(Extracted data entries)
· · · ·

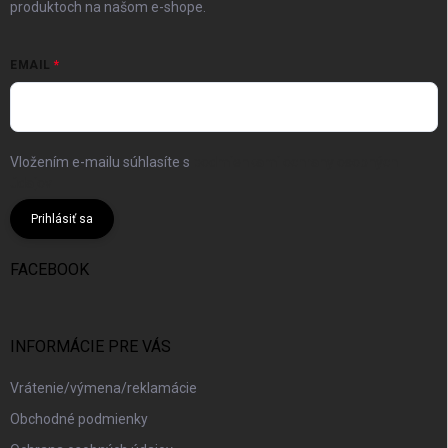
produktoch na našom e-shope.
EMAIL
Vložením e-mailu súhlasíte s
podmienkami ochrany osobných
údajov
Prihlásiť sa
FACEBOOK
INFORMÁCIE PRE VÁS
Vrátenie/výmena/reklamácie
Obchodné podmienky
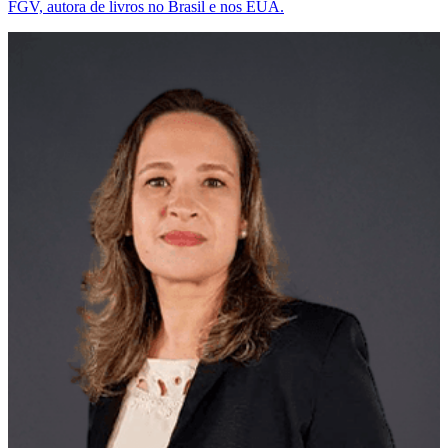
FGV, autora de livros no Brasil e nos EUA.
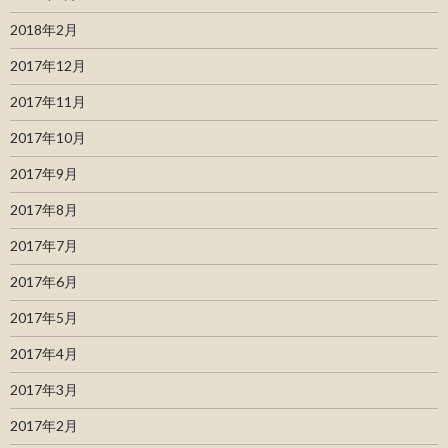
2018年2月
2017年12月
2017年11月
2017年10月
2017年9月
2017年8月
2017年7月
2017年6月
2017年5月
2017年4月
2017年3月
2017年2月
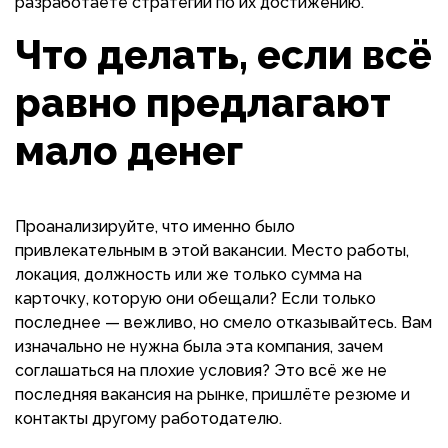
разработаете стратегии по их достижению.
Что делать, если всё
равно предлагают
мало денег
Проанализируйте, что именно было
привлекательным в этой вакансии. Место работы,
локация, должность или же только сумма на
карточку, которую они обещали? Если только
последнее — вежливо, но смело отказывайтесь. Вам
изначально не нужна была эта компания, зачем
соглашаться на плохие условия? Это всё же не
последняя вакансия на рынке, пришлёте резюме и
контакты другому работодателю.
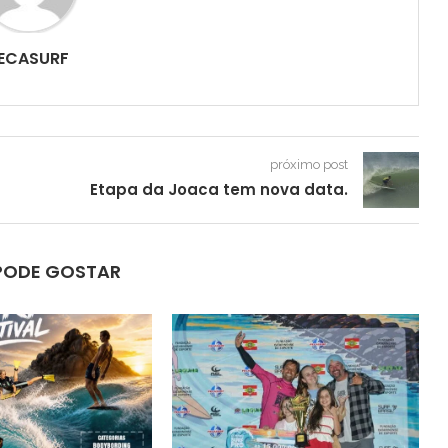
ECASURF
próximo post
Etapa da Joaca tem nova data.
PODE GOSTAR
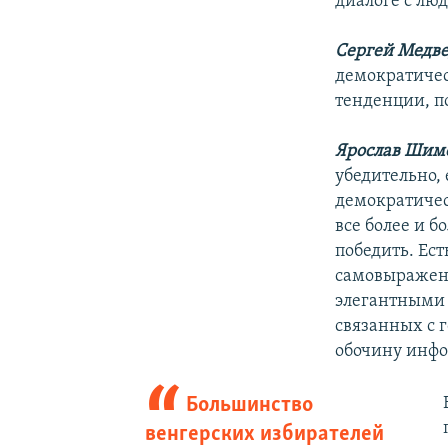
диалоге с лю
Сергей Медве
демократичес
тенденции, п
Ярослав Шим
убедительно, 
демократичес
все более и б
победить. Ест
самовыражени
элегантными 
связанных с 
обочину инфо
Большинство
венгерских избирателей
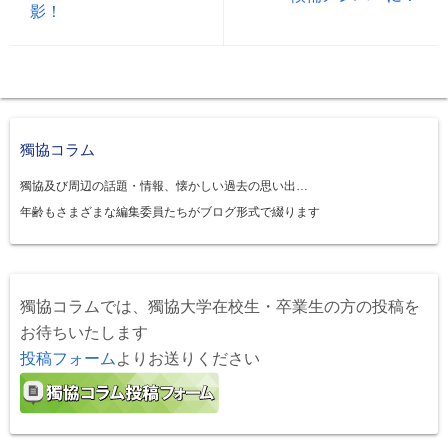
影！
獨協コラム
獨協及び周辺の話題・情報、懐かしい過去の思い出…
年齢もさまざまな編集委員たちがブログ形式で綴ります
獨協コラムでは、獨協大学在校生・卒業生の方の投稿を
お待ちいたします
投稿フォーム
よりお送りください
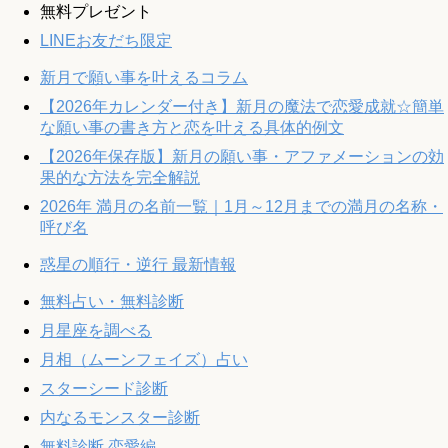
無料プレゼント
LINEお友だち限定
新月で願い事を叶えるコラム
【2026年カレンダー付き】新月の魔法で恋愛成就☆簡単
な願い事の書き方と恋を叶える具体的例文
【2026年保存版】新月の願い事・アファメーションの効
果的な方法を完全解説
2026年 満月の名前一覧｜1月～12月までの満月の名称・
呼び名
惑星の順行・逆行 最新情報
無料占い・無料診断
月星座を調べる
月相（ムーンフェイズ）占い
スターシード診断
内なるモンスター診断
無料診断 恋愛編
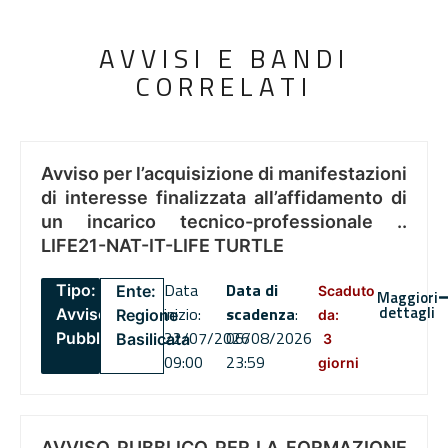
AVVISI E BANDI
CORRELATI
Avviso per l’acquisizione di manifestazioni
di interesse finalizzata all’affidamento di
un incarico tecnico-professionale ..
LIFE21-NAT-IT-LIFE TURTLE
Data
Data di
Tipo:
Ente:
Scaduto
Maggiori
dettagli
inizio:
scadenza
:
Avviso
Regione
da:
22/07/2026
06/08/2026
Pubblico
Basilicata
3
09:00
23:59
giorni
AVVISO PUBBLICO PER LA FORMAZIONE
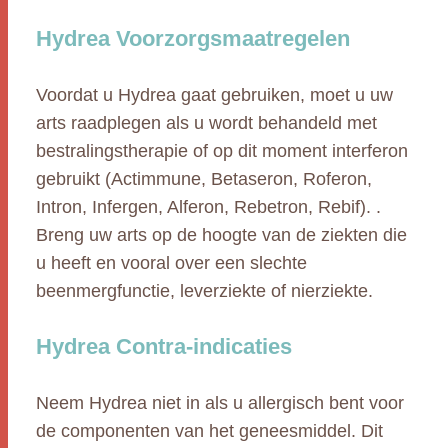
Hydrea Voorzorgsmaatregelen
Voordat u Hydrea gaat gebruiken, moet u uw
arts raadplegen als u wordt behandeld met
bestralingstherapie of op dit moment interferon
gebruikt (Actimmune, Betaseron, Roferon,
Intron, Infergen, Alferon, Rebetron, Rebif). .
Breng uw arts op de hoogte van de ziekten die
u heeft en vooral over een slechte
beenmergfunctie, leverziekte of nierziekte.
Hydrea Contra-indicaties
Neem Hydrea niet in als u allergisch bent voor
de componenten van het geneesmiddel. Dit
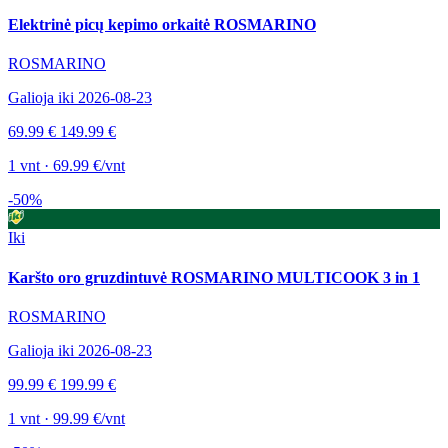
Elektrinė picų kepimo orkaitė ROSMARINO
ROSMARINO
Galioja iki 2026-08-23
69.99 €
149.99 €
1 vnt · 69.99 €/vnt
-50%
Iki
Karšto oro gruzdintuvė ROSMARINO MULTICOOK 3 in 1
ROSMARINO
Galioja iki 2026-08-23
99.99 €
199.99 €
1 vnt · 99.99 €/vnt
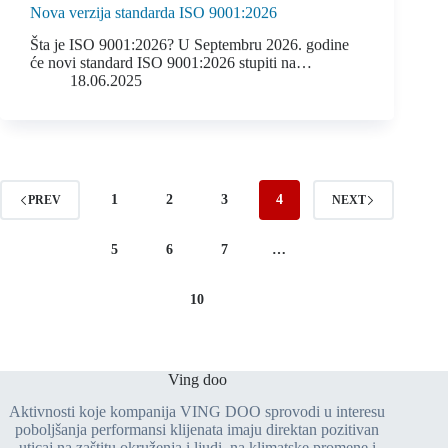
Nova verzija standarda ISO 9001:2026
Šta je ISO 9001:2026? U Septembru 2026. godine
će novi standard ISO 9001:2026 stupiti na…
18.06.2025
1
2
3
4
PREV
NEXT
5
6
7
…
10
Ving doo
Aktivnosti koje kompanija VING DOO sprovodi u interesu
poboljšanja performansi klijenata imaju direktan pozitivan
uticaj na zaštitu okruženja i ljudi, na klimatske promene i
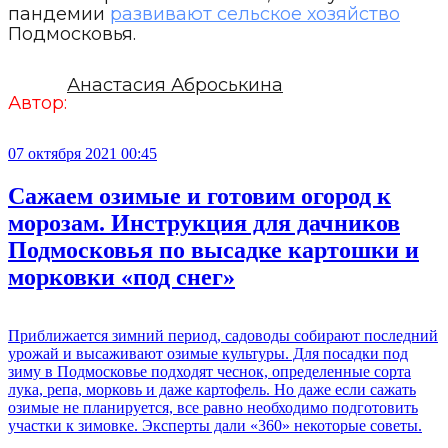
пандемии
развивают сельское хозяйство
Подмосковья.
Анастасия Аброськина
Автор:
07 октября 2021 00:45
Сажаем озимые и готовим огород к
морозам. Инструкция для дачников
Подмосковья по высадке картошки и
морковки «под снег»
Приближается зимний период, садоводы собирают последний
урожай и высаживают озимые культуры. Для посадки под
зиму в Подмосковье подходят чеснок, определенные сорта
лука, репа, морковь и даже картофель. Но даже если сажать
озимые не планируется, все равно необходимо подготовить
участки к зимовке. Эксперты дали «360» некоторые советы.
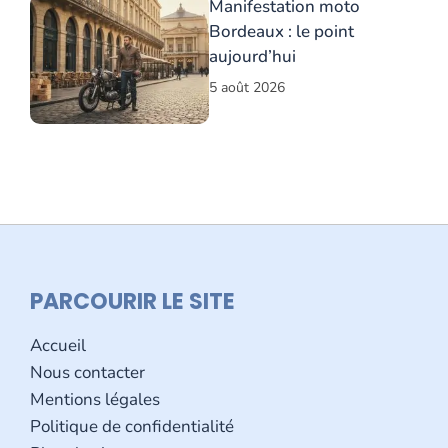
Manifestation moto
Bordeaux : le point
aujourd’hui
5 août 2026
PARCOURIR LE SITE
Accueil
Nous contacter
Mentions légales
Politique de confidentialité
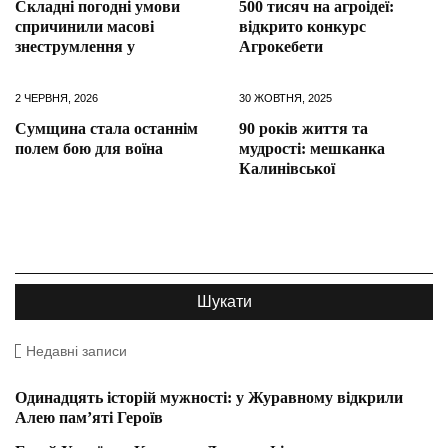
Складні погодні умови
500 тисяч на агроідеї:
спричинили масові
відкрито конкурс
знеструмлення у
Агрокебети
2 ЧЕРВНЯ, 2026
30 ЖОВТНЯ, 2025
Сумщина стала останнім
90 років життя та
полем бою для воїна
мудрості: мешканка
Калинівської
Недавні записи
Одинадцять історій мужності: у Журавному відкрили
Алею пам’яті Героїв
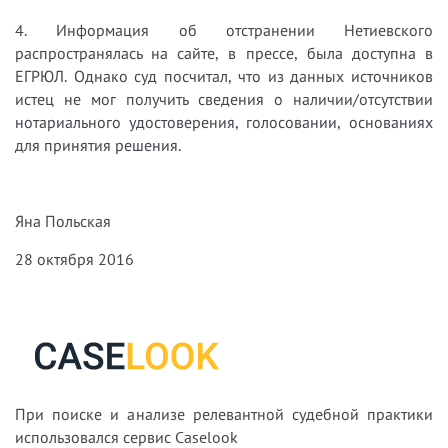
4. Информация об отстранении Нетиевского
распространялась на сайте, в прессе, была доступна в
ЕГРЮЛ. Однако суд посчитал, что из данных источников
истец не мог получить сведения о наличии/отсутствии
нотариального удостоверения, голосовании, основаниях
для принятия решения.
Яна Польская
28 октября 2016
При поиске и анализе релевантной судебной практики
использовался сервис Caselook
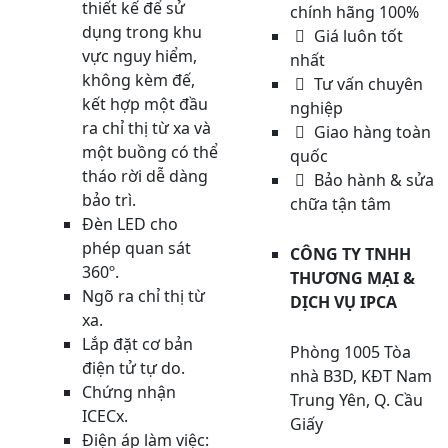
thiết kế để sử
chính hãng 100%
dụng trong khu
Giá luôn tốt
vực nguy hiểm,
nhất
không kèm đế,
Tư vấn chuyên
kết hợp một đầu
nghiệp
ra chỉ thị từ xa và
Giao hàng toàn
một buồng có thể
quốc
tháo rời dễ dàng
Bảo hành & sửa
bảo trì.
chữa tận tâm
Đèn LED cho
phép quan sát
CÔNG TY TNHH
360º.
THƯƠNG MẠI &
Ngõ ra chỉ thị từ
DỊCH VỤ IPCA
xa.
Lắp đặt cơ bản
Phòng 1005 Tòa
điện tử tự do.
nhà B3D, KĐT Nam
Chứng nhận
Trung Yên, Q. Cầu
ICECx.
Giấy
Điện áp làm việc:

· · · ·

Where a line of the data contains "озимые", copy that line.

Сажаем озимые и готовим огород к
урожай и высаживают озимые культуры. Для посадки под
озимые не планируется, все равно необходимо подготовить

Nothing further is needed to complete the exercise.